Liuying lowered her voice and swiftly replied: “Last spring, His Highness insisted on bringing back Concubine Liu. When Princess Changle learned of it, she made a scene crying in the Eastern Palace, and afterward, out of spite, left the capital.”
Zhao Yen understood—her aunt was supporting her daughter.
As for whether Huo Zhenzhen was truly enamored with Zhao Yan, that was not necessarily so; it was merely the affection of childhood companions, coupled with jealousy that Zhao Yen had a broad-minded, gentle elder brother, while she did not. Thus she exerted all her strength to also obtain such gentleness.
And Zhao Yen, from a young age, envied her uncle and aunt’s deep conjugal love, pouring all their affection upon Huo Zhenzhen—this was, in her heart, the most perfect image of father and mother.
The two children envied each other, unable to see eye to eye, and Zhao Yan thus became the coveted bun caught in the struggle between them.
Recalling it now, she only found it both laughable and sigh-inducing.
After dining in the palace, Huo Zhenzhen once again clung to the “Crown Prince,” insisting on going to the cherry garden in the Western Park for a stroll.
Zhao Yen, fretting that she lacked an excuse to approach the Shen Guang Sect, smiled and said: “Now the cherries are out of season; there is nothing much to see in the Western Park. Rather, in the Northern Park, the land is broad and the scenery pleasant. I will take the Princess there for a walk?”
Huo Zhenzhen, unsuspecting, happily agreed.
The evening glow, like rouge, dyed half the sky; unknown birds flapped their wings and swept across.
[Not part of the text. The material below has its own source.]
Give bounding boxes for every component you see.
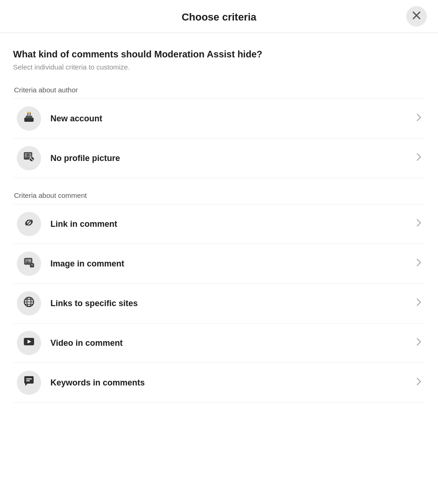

In the Northern Park, the palaces destroyed by wind and thunder had already been torn down and rebuilt; the foundations expanded several times over, the frames erected like the bones of a giant beast standing tall. In contrast, the artisans and palace attendants carrying loads to and fro appeared as insignificant as ants.
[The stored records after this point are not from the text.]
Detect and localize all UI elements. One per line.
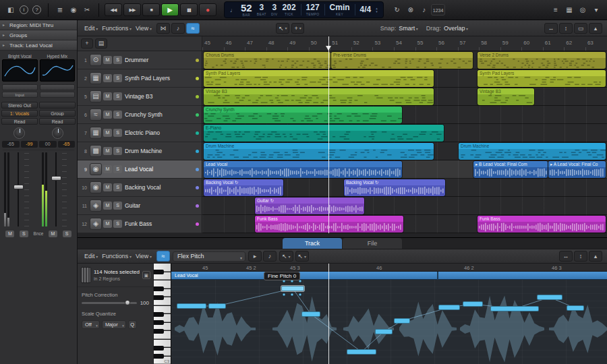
pause-button[interactable]: ▮▮ — [180, 3, 198, 16]
scale-root-dropdown[interactable]: Off — [82, 320, 100, 329]
solo-button[interactable]: S — [113, 220, 122, 228]
forward-button[interactable]: ▶▶ — [123, 3, 141, 16]
solo-button[interactable]: S — [63, 231, 71, 237]
solo-button[interactable]: S — [113, 56, 122, 64]
flex-pitch-note[interactable] — [438, 305, 460, 310]
region[interactable]: ▸ B Lead Vocal: Final Com — [473, 161, 548, 178]
browsers-icon[interactable]: ◎ — [576, 4, 589, 16]
region[interactable]: E-Piano — [204, 125, 444, 142]
mute-button[interactable]: M — [49, 231, 57, 237]
stop-button[interactable]: ■ — [142, 3, 160, 16]
vertical-zoom-icon[interactable]: ↕ — [574, 251, 587, 262]
cycle-icon[interactable]: ↻ — [391, 4, 404, 16]
flex-pitch-note[interactable] — [567, 305, 584, 311]
midi-in-icon[interactable]: ♪ — [263, 251, 277, 262]
flex-pitch-note[interactable] — [463, 301, 483, 307]
mute-button[interactable]: M — [103, 220, 112, 228]
flex-pitch-note[interactable] — [281, 286, 304, 291]
solo-button[interactable]: S — [113, 111, 122, 119]
smart-controls-icon[interactable]: ◉ — [67, 4, 80, 16]
track-lane[interactable]: Crunchy Synth — [202, 106, 607, 124]
flex-pitch-note[interactable] — [537, 295, 562, 300]
chevron-down-icon[interactable]: ▾ — [589, 4, 603, 16]
region[interactable]: Chorus Drums — [204, 52, 330, 69]
crossfade-tool-icon[interactable]: ⋈ — [156, 23, 170, 34]
region[interactable]: Drum Machine — [204, 143, 434, 160]
region[interactable]: Lead Vocal — [204, 161, 402, 178]
editor-region-bar[interactable]: Lead Vocal — [171, 272, 607, 280]
flex-icon[interactable]: ≈ — [156, 251, 170, 262]
list-editors-icon[interactable]: ≡ — [549, 4, 562, 16]
track-header[interactable]: 11◈MSGuitar — [78, 197, 202, 215]
region[interactable]: Backing Vocal ↻ — [204, 179, 283, 196]
solo-button[interactable]: S — [113, 202, 122, 210]
volume-value-right[interactable]: 00 — [39, 141, 57, 148]
note-handle[interactable] — [299, 280, 301, 282]
pan-knob-left[interactable] — [13, 127, 25, 139]
replace-icon[interactable]: ⊗ — [404, 4, 417, 16]
flex-pitch-note[interactable] — [208, 303, 226, 309]
editor-ruler[interactable]: 4545 245 34646 246 3 — [171, 264, 607, 272]
collapse-icon[interactable]: ▴ — [589, 251, 602, 262]
flex-pitch-note[interactable] — [177, 303, 206, 309]
track-lane[interactable]: Vintage B3Vintage B3 — [202, 88, 607, 106]
mute-button[interactable]: M — [103, 56, 112, 64]
piano-key-black[interactable] — [154, 346, 164, 351]
midi-in-icon[interactable]: ♪ — [171, 23, 185, 34]
region[interactable]: Vintage B3 — [204, 88, 434, 105]
horizontal-zoom-icon[interactable]: ▭ — [574, 23, 587, 34]
mute-button[interactable]: M — [103, 111, 112, 119]
region[interactable]: Crunchy Synth — [204, 107, 402, 123]
region[interactable]: Drum Machine — [459, 143, 606, 160]
inspector-toggle-icon[interactable]: ◧ — [4, 4, 18, 16]
peak-value-left[interactable]: -99 — [21, 141, 38, 148]
region[interactable]: Backing Vocal ↻ — [344, 179, 445, 196]
region[interactable]: Pre-verse Drums — [331, 52, 473, 69]
track-lane[interactable]: Funk BassFunk Bass — [202, 215, 607, 233]
piano-key-black[interactable] — [154, 329, 164, 334]
playhead[interactable] — [328, 36, 329, 233]
collapse-tracks-icon[interactable]: ▴ — [589, 23, 602, 34]
patch-left[interactable]: Bright Vocal — [2, 53, 38, 82]
pitch-correction-slider[interactable] — [82, 302, 137, 304]
flex-icon[interactable]: ≈ — [186, 23, 200, 34]
catch-playhead-icon[interactable]: ▸ — [248, 251, 262, 262]
menu-functions[interactable]: Functions — [100, 25, 134, 32]
solo-button[interactable]: S — [113, 129, 122, 137]
mute-button[interactable]: M — [103, 92, 112, 100]
flex-pitch-canvas[interactable]: 4545 245 34646 246 3 Lead Vocal Fine Pit… — [171, 264, 607, 364]
peak-value-right[interactable]: -65 — [58, 141, 76, 148]
note-handle[interactable] — [299, 293, 301, 296]
track-header[interactable]: 1⊙MSDrummer — [78, 51, 202, 69]
piano-key-black[interactable] — [154, 312, 164, 317]
help-icon[interactable]: ? — [32, 5, 41, 14]
snap-menu[interactable]: Smart — [399, 25, 418, 32]
slider-knob[interactable] — [125, 300, 130, 305]
note-handle[interactable] — [291, 293, 293, 296]
mute-button[interactable]: M — [103, 74, 112, 82]
editors-icon[interactable]: ✂ — [80, 4, 94, 16]
track-lane[interactable]: Drum MachineDrum Machine — [202, 142, 607, 160]
left-click-tool[interactable]: ↖▾ — [279, 251, 293, 262]
timesig-steppers[interactable]: ▴▾ — [376, 7, 378, 13]
piano-key-black[interactable] — [154, 270, 164, 274]
add-track-button[interactable]: + — [81, 38, 93, 49]
track-lane[interactable]: Chorus DrumsPre-verse DrumsVerse 2 Drums — [202, 51, 607, 69]
solo-button[interactable]: S — [113, 147, 122, 155]
group-slot-blank[interactable] — [39, 102, 76, 109]
duplicate-track-button[interactable]: ▤ — [95, 38, 107, 49]
lcd-display[interactable]: ♩ 52BAR 3BEAT 3DIV 202TICK 127TEMPO Cmin… — [224, 1, 384, 18]
patch-right[interactable]: Hyped Mix — [40, 53, 76, 82]
track-header[interactable]: 12◈MSFunk Bass — [78, 215, 202, 233]
editor-menu-edit[interactable]: Edit — [82, 253, 100, 260]
track-header[interactable]: 7▦MSElectric Piano — [78, 124, 202, 142]
play-button[interactable]: ▶ — [161, 3, 179, 16]
quick-help-icon[interactable]: i — [20, 5, 28, 14]
track-header[interactable]: 10◉MSBacking Vocal — [78, 179, 202, 197]
piano-key-black[interactable] — [154, 295, 164, 300]
flex-pitch-note[interactable] — [490, 306, 539, 311]
flex-pitch-note[interactable] — [301, 311, 320, 317]
track-lane[interactable]: Lead Vocal▸ B Lead Vocal: Final Com▸ A L… — [202, 160, 607, 179]
region[interactable]: Funk Bass — [478, 216, 606, 233]
solo-button[interactable]: S — [20, 231, 28, 237]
“Your Highness the Crown Prince, up ahead the piles of stone and timber are like mountains, truly dangerous. We must ask you to halt.”
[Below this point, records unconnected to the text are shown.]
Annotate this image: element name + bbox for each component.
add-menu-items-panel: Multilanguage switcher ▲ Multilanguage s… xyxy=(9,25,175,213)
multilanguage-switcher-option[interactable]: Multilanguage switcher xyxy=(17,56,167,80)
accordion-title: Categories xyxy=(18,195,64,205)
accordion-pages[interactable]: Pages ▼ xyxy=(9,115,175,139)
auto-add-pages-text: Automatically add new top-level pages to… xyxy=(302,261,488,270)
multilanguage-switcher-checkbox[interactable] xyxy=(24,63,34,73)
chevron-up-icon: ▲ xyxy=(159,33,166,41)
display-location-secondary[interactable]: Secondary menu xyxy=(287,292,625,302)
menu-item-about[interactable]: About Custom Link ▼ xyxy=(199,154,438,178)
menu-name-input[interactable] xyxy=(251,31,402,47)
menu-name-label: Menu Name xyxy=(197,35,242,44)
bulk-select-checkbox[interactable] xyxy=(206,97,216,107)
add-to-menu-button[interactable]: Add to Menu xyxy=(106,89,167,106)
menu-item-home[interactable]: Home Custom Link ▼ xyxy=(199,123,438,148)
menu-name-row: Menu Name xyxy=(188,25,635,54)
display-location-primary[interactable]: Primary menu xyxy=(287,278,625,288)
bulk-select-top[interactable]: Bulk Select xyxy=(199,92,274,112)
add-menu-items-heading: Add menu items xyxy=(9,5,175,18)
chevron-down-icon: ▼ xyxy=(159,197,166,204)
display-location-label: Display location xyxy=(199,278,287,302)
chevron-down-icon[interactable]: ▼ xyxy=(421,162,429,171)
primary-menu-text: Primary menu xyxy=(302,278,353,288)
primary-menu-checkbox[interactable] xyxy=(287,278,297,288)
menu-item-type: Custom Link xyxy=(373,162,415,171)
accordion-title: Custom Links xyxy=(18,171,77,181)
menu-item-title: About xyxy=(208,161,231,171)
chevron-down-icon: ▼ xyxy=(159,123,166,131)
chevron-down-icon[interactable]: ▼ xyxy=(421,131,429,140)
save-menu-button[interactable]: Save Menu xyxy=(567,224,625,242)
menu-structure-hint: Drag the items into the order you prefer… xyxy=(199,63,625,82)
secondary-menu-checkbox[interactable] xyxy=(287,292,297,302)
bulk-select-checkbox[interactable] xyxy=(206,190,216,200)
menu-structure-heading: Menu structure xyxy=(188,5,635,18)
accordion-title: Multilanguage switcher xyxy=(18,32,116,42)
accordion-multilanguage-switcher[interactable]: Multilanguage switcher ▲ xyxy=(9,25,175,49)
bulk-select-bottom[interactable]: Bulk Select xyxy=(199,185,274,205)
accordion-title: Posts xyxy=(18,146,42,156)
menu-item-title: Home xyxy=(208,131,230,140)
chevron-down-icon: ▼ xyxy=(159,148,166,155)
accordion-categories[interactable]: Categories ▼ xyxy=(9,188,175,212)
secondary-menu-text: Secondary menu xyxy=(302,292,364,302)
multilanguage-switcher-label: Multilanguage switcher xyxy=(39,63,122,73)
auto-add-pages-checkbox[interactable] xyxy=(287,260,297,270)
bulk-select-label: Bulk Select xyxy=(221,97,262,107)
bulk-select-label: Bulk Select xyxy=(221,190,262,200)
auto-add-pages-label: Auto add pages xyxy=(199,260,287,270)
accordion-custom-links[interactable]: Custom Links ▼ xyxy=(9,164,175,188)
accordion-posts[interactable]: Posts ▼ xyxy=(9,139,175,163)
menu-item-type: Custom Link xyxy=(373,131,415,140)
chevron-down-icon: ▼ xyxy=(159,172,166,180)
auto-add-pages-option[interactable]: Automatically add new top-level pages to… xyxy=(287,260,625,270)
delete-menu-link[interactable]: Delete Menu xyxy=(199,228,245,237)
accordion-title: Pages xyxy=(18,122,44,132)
The supervising official from the Ministry of Works made a bow with an apologetic smile. “Do not speak of some blind fool colliding with you—even if a small stone were to tumble down, this petty one could not bear the responsibility.”
Zhao Yen, with good temper, responded: “Very well, we will only look from afar.”
Saying this, she lightly covered her lips with a cough, giving Li Fu behind her a glance.
A convoy of carts carrying timber rumbled past. When it had departed, Li Fu’s figure was no longer to be seen; no one noticed that by the “Crown Prince’s” side, an inconspicuous little eunuch was missing.